The War of the Worlds by H.G. Wells

This work is a classic, with a rich history of being both an amazing novel, and a mischief maker. H.G. Wells wrote this story in response to multiple historical events, resulting in a projected scenario of what would become of humanity if it were to fall prey to an alien race. The main event to spark the idea for this novel was actually in 1894, when Mars had fallen into a position in the sky where you could actually see it, which led to the speculation of the possibility of life existing on the surface of Mars. Wells has a history of making certain predictions in his writing, most of them revealing worst case scenario’s such as aerial bombings, gas warfare, advanced lazer-based weaponry, and even robots.  Through his writing, Wells revealed a side of humanity that was not exactly positive, but which provoked deep philosophical discussions about human nature and how it reacts to threats of an unknown nature.

Good Omens by Neil Gaiman and Terry Pratchett

Only these two authors could take such a serious and complex concept and turn it into a comedy that is both entertaining and insightful. The idea of this story is that of the Four Horsemen – War, Famine, Pollution and Death – coming down to earth in order to pass judgement on the human race, and the attempts of and angel and a demon to stop this from happening, having become quite comfortable living among humans. All of this is coming to pass due to the birth of the Anti-Christ, or the son of Satan, who must decide between living a life of good or evil. You can see from the topic that this is a tale based, if only loosely, on different religious prophecies, revealed in a humorous fashion reminiscent of Monty Python. Gaiman and Pratchett had known each other for some time, and it seemed like a mutual agreement to set forth in making a collaborative novel, and they continuously swapped parts during the writing process so that they both contributed equally to all of the different characters.
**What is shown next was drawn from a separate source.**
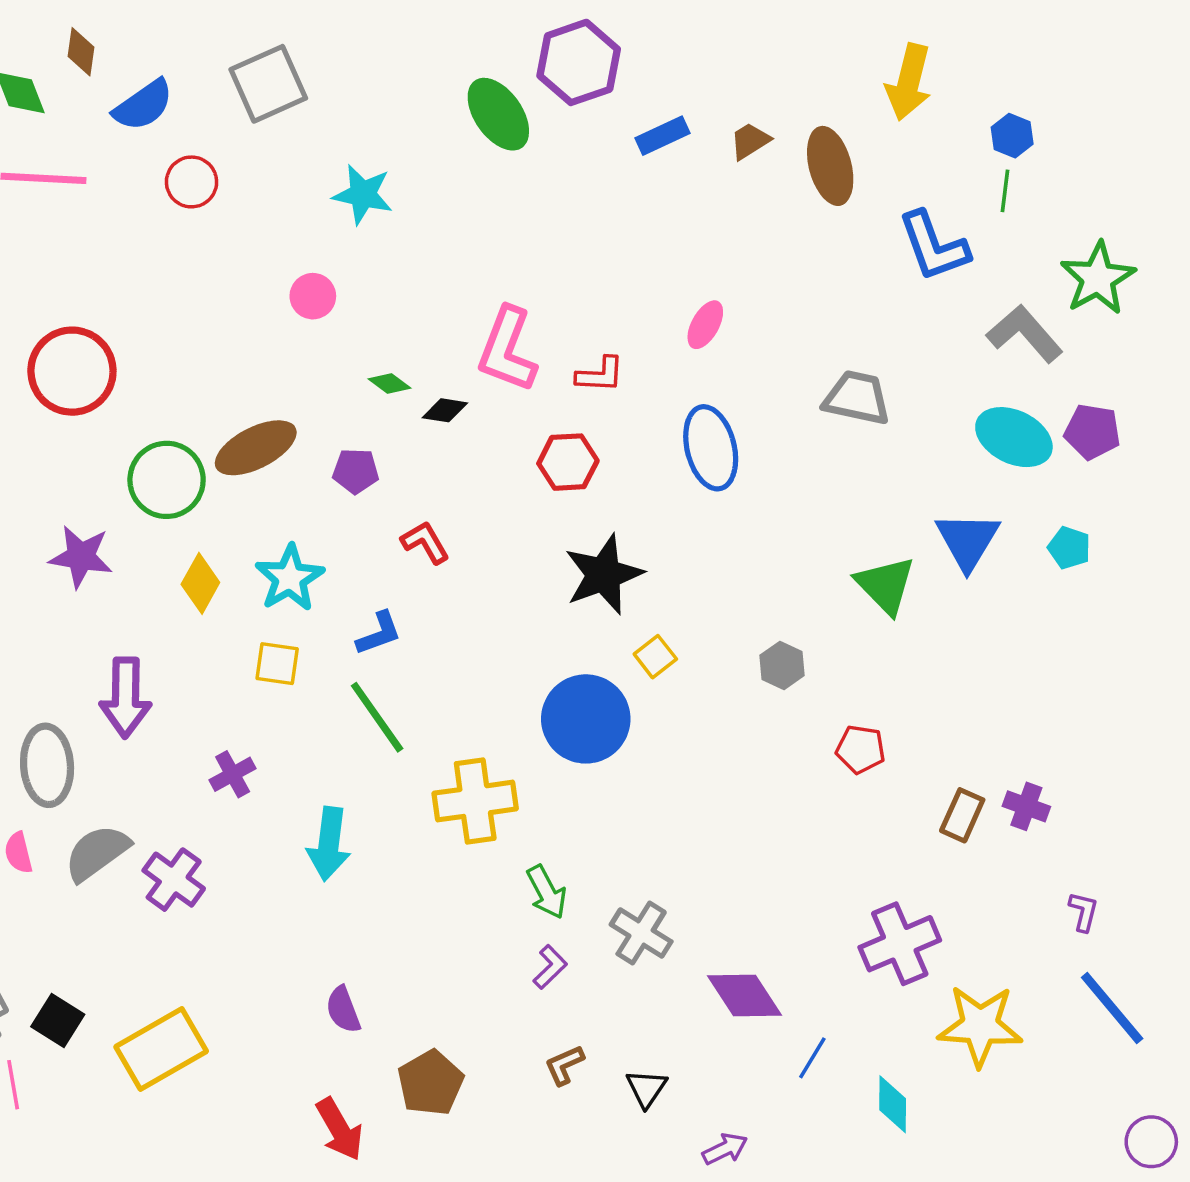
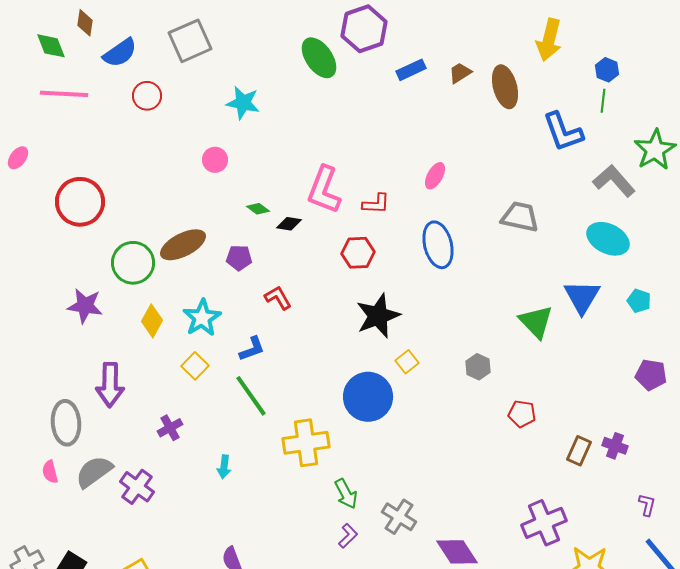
purple pentagon: (1092, 432) -> (651, 375), moved
yellow square: (277, 664) -> (195, 366), turned 36
cyan arrow: (329, 844) -> (224, 467), size x0.6

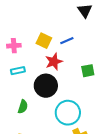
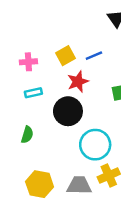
yellow square: (44, 41) -> (66, 56), turned 35
green semicircle: (23, 107) -> (27, 135), moved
Twilight by Stephenie Meyer

Normally I wouldn’t bother giving mention to this series, but knowing that there exists a rather large following, it seemed only fair that I put my own feeling s about the series aside and give it some time in the spotlight.  This was the first book Meyer had ever written, and it is essentially the embodiment of almost every girls’ fantasy; falling in love with a handsome, yet feared and misunderstood vampire. She claims that the main premise for the novel came to her in a dream, subconsciously witnessing the romantic tale of a vampire falling in love with a human, while at the same time trying not to kill her. It resembles the tale of Romeo and Juliet, the idea being that the romance is forbidden by both sides, and it ends up leading to a greater conflict than they initially thought. The concept of human and vampire romance is nothing new, if I learned anything from watching Buffy the Vampire Slayer. Still, Meyer has started up the vampire craze all over again, both on paper and on the big screen.

These are only to name a few, but there are hundreds more authors who stumbled across an idea in all different manner’s of places, times and situations. Since I enjoyed doing this so much, I have now decided to start yet another weekly segment, with the intention of presenting a book every week which was written under unique or interesting circumstances, and also including where their inspiration came from.